What to produce> Exactly repeat all the records below, omitting the images they hold.

Saved data entries
#####
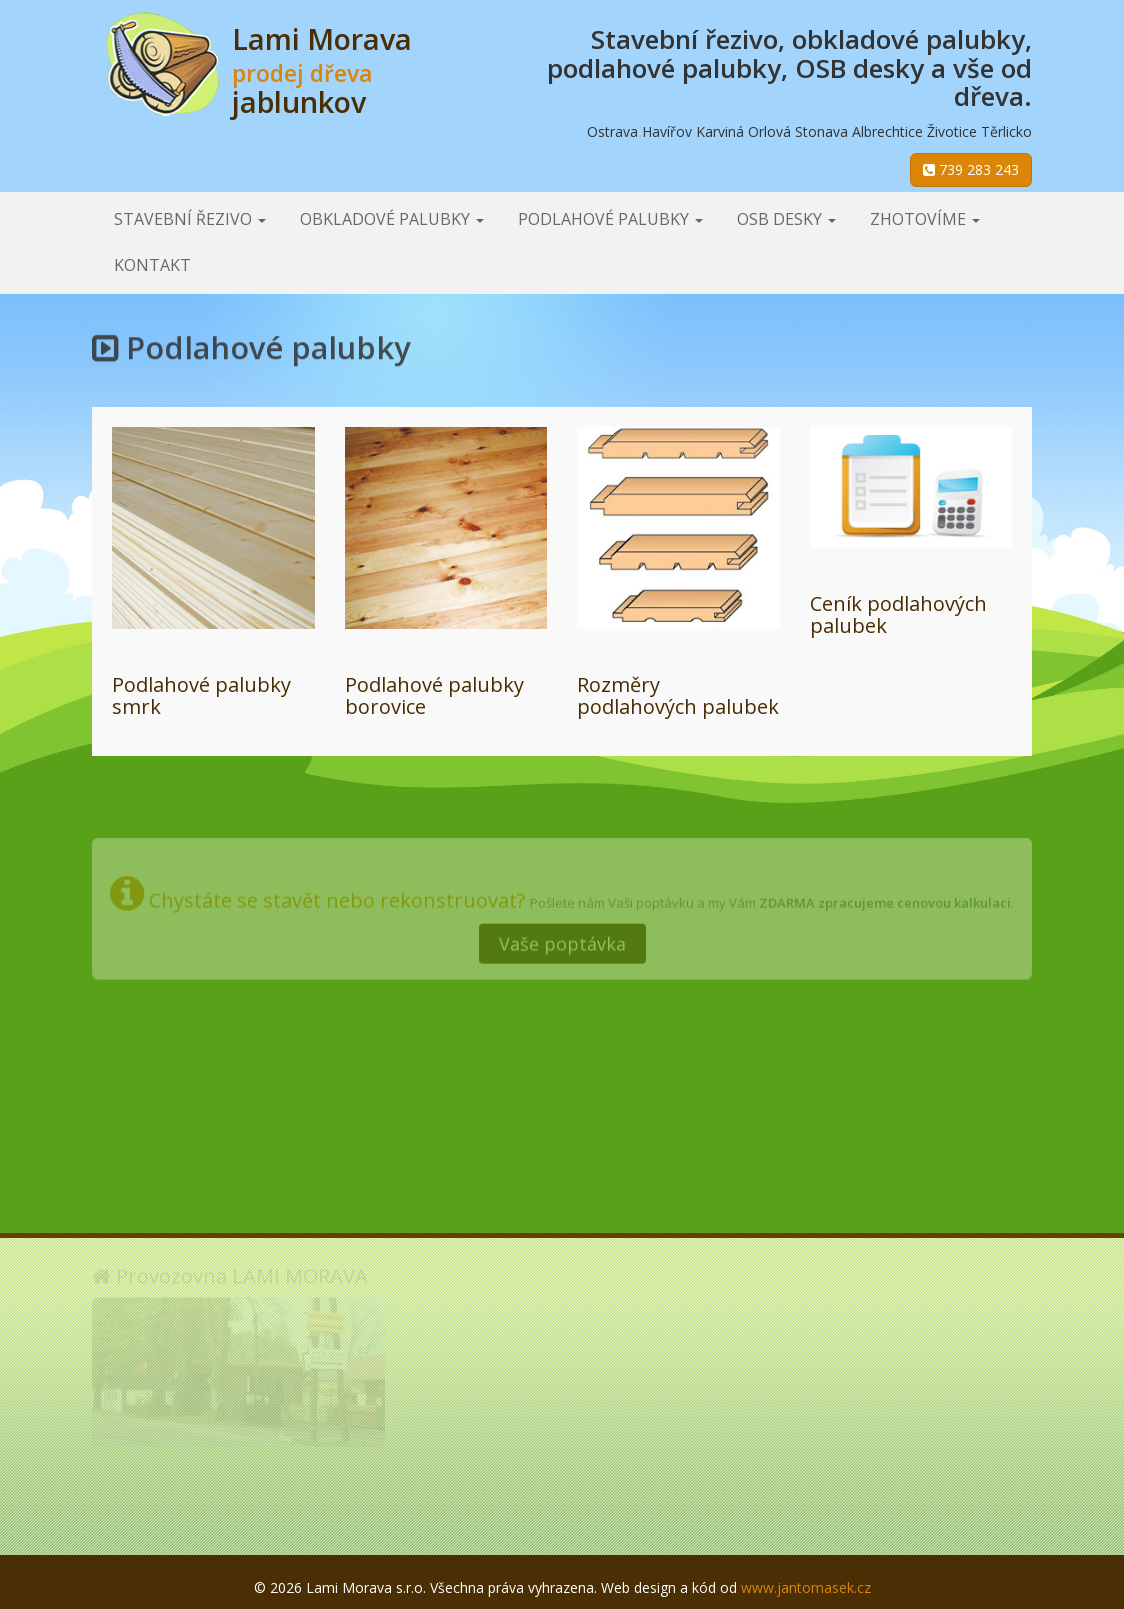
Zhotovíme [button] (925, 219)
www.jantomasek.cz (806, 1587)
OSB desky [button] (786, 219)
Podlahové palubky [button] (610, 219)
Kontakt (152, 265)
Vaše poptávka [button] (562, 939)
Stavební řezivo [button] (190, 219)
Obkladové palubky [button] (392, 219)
#####
Output for this task>
Zhotovíme [button] (925, 219)
www.jantomasek.cz (806, 1587)
OSB desky [button] (786, 219)
Podlahové palubky [button] (610, 219)
Kontakt (152, 265)
Vaše poptávka [button] (562, 939)
Stavební řezivo [button] (190, 219)
Obkladové palubky [button] (392, 219)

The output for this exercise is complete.